San Biagio (?-316), vescovo di Sebaste in Armenia, fu messo a morte sotto Licinio. Il suo culto si diffuse molto rapidamente tanto in Occidente quanto in Oriente. Gli si attribuiscono numerose guarigioni. E’ invocato per tutte le malattie della gola, per aver miracolosamente sanato un bambino che stava affogando a causa di una lisca di pesce. 


Introito

(Daniele 3,84, 87 e 57)

Sacerdoti di Dio, benedite il Signore! Voi, santi e umili di cuore, lodate Iddio! Opere del Signore, voi tutte benedite il Signore, lodatelo e inneggiate a Lui per sempre!


Epistola

(2 Corinti 1,3-7)

Sia benedetto Dio, Padre del Signore nostro Gesù Cristo, Padre misericordioso e Dio di ogni consolazione, il quale ci consola in ogni nostra tribolazione perché possiamo anche noi consolare quelli che si trovano in qualsiasi genere di afflizione con la consolazione con cui siamo consolati noi stessi da Dio. Infatti, come abbondano le sofferenze di Cristo in noi, così, per mezzo di Cristo, abbonda anche la nostra consolazione. Quando siamo tribolati, è per la vostra consolazione e salvezza; quando siamo confortati, è per la vostra consolazione, la quale si dimostra nel sopportare con forza le medesime sofferenze che anche noi sopportiamo. La nostra speranza nei vostri riguardi è ben salda, convinti che come siete partecipi delle sofferenze così lo siete anche della consolazione.


Graduale

(Salmo 101,16-17)

Le genti temeranno il tuo nome, o Signore: tutti i re della terra la tua gloria. Poiché il Signore ha edificato Sion: e si è mostrato nella sua potenza. Alleluia, alleluia.

(Salmo 96,1)

Il Signore regna, esulti la terra: si rallegrino le molte genti. Alleluia.


Vangelo

(Matteo 16,24-27)

Allora Gesù disse ai suoi discepoli: “Se qualcuno vuol venire dietro a me rinneghi se stesso, prenda la sua croce e mi segua. Perché chi vorrà salvare la propria vita, la perderà; ma chi perderà la propria vita per causa mia, la troverà. Qual vantaggio infatti avrà l’uomo se guadagnerà il mondo intero, e poi perderà la propria anima? O che cosa l’uomo potrà dare in cambio della propria anima?
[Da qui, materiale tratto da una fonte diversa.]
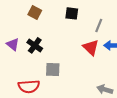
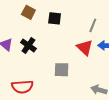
black square: (72, 13) -> (55, 18), moved
gray square: (53, 69) -> (62, 70), moved

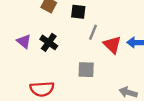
gray line: (93, 25) -> (93, 32), moved

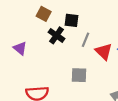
black cross: (49, 42) -> (56, 35), moved

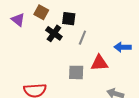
purple triangle: (20, 48) -> (18, 20), moved
red triangle: (104, 52) -> (99, 63), moved, turned -48

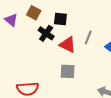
gray line: (82, 38) -> (88, 37), moved
red triangle: (99, 63) -> (68, 45), moved, turned 30

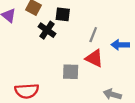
red triangle: (68, 45) -> (94, 58), moved

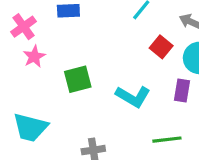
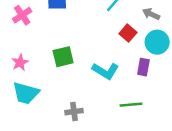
pink star: (34, 57) -> (20, 62), moved

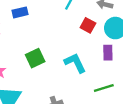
cyan L-shape: (106, 71) -> (75, 63), turned -135

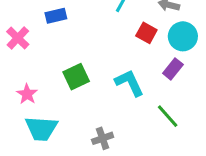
purple rectangle: (108, 53) -> (173, 69), turned 40
green line: (104, 88) -> (168, 116), turned 66

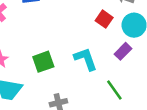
green square: (76, 77) -> (43, 62), moved

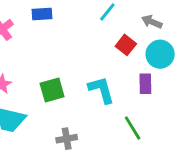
purple rectangle: (123, 51) -> (145, 84), turned -49

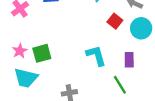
purple rectangle: (145, 84) -> (129, 60), moved
green square: (52, 90) -> (42, 53), moved

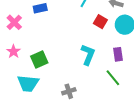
pink star: (20, 51) -> (14, 51), moved
cyan L-shape: (96, 56) -> (88, 55), turned 45

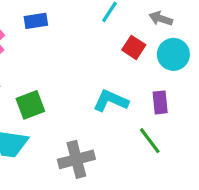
cyan L-shape: (88, 55) -> (111, 101), turned -90
gray cross: (69, 91) -> (76, 159), size x1.5

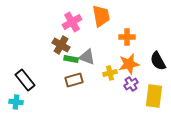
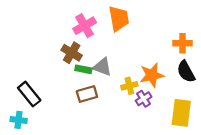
orange cross: (127, 37) -> (182, 43), moved
purple cross: (131, 84) -> (144, 99), moved

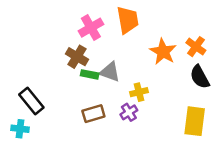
orange cross: (182, 43) -> (196, 47), turned 36
orange star: (152, 75) -> (163, 52), moved, turned -30
brown rectangle: (87, 94) -> (93, 114), moved
purple cross: (144, 99) -> (129, 112), moved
Poiché il Figlio dell’uomo verrà nella gloria del Padre suo, con i suoi angeli, e renderà a ciascuno secondo le sue azioni”.


Meditazione

1.San Biagio stava andando al martirio, ma durante il tragitto volle consolare una povera mamma che aveva tra le braccia il suo bambino ormai morente, a causa di una lisca di pesce andata di traverso.

2.San Biagio stava andando a morire, ma pensò di ridare la vita a quel bimbo e la gioia a quella mamma.
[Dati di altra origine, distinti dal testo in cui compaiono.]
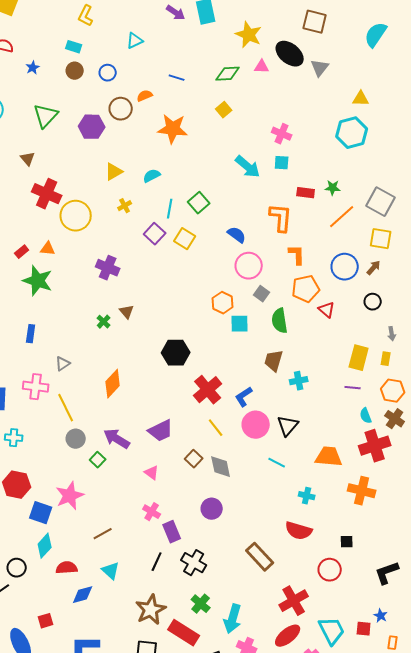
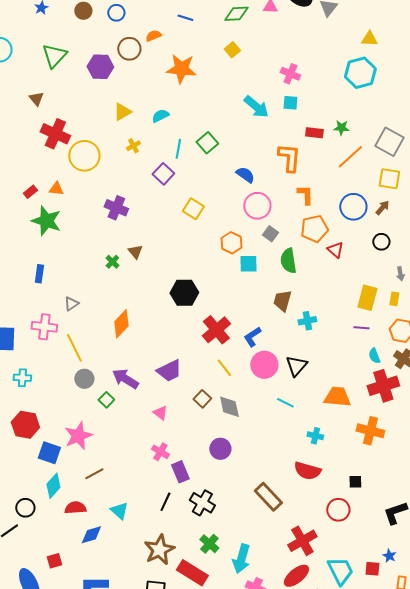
yellow square: (185, 239) -> (193, 209), moved
brown line: (103, 534) -> (94, 474), moved

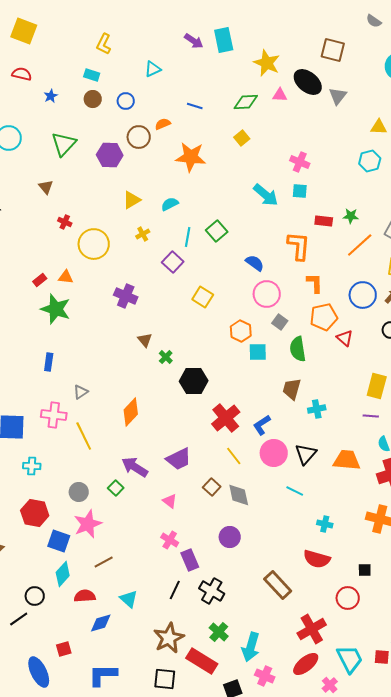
cyan hexagon: (360, 73) -> (370, 161), size x0.7
red cross: (55, 134) -> (65, 222), size x0.5
green cross: (112, 262) -> (166, 357), moved
gray circle: (84, 379) -> (79, 492), moved
orange trapezoid: (337, 397) -> (347, 460), moved

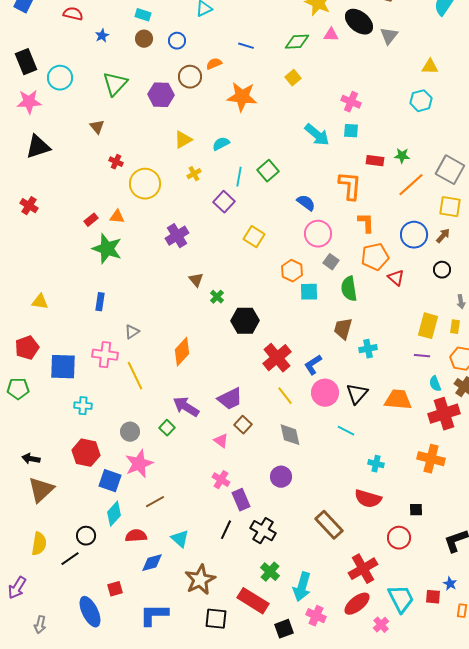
purple cross: (126, 296) -> (177, 236), turned 35
brown square: (212, 487) -> (243, 425), moved
brown star: (169, 638) -> (200, 580), moved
3.La sofferenza cristiana è così: non è desolazione, bensì apertura alla consolazione.

4.Infatti, san Paolo, nell’Epistola, dice: “come abbondano le sofferenze di Cristo in noi, così, per mezzo di Cristo, abbonda anche la nostra consolazione. Quando siamo tribolati, è per la vostra consolazione e salvezza; quando siamo confortati, è per la vostra consolazione…”.

5.Insomma, il Cristianesimo afferma una cosa che può sembrare umanamente inimmaginabile, ma che è la vera soluzione alla vita: per davvero consolarsi bisogna soffrire. Perché la gioia vera è seguire Cristo sul Calvario.


Alla Regina dello Splendore

Madre, aiutami a capire non solo le mie tribolazioni, ma anche quelle degli altri.

Anzi, proprio in ciò che il tuo divin Figlio permette nella mia vita, possa trovare la forza per consolare chi mi poni accanto.

Regina dello Splendore, guidami nel cammino della vita.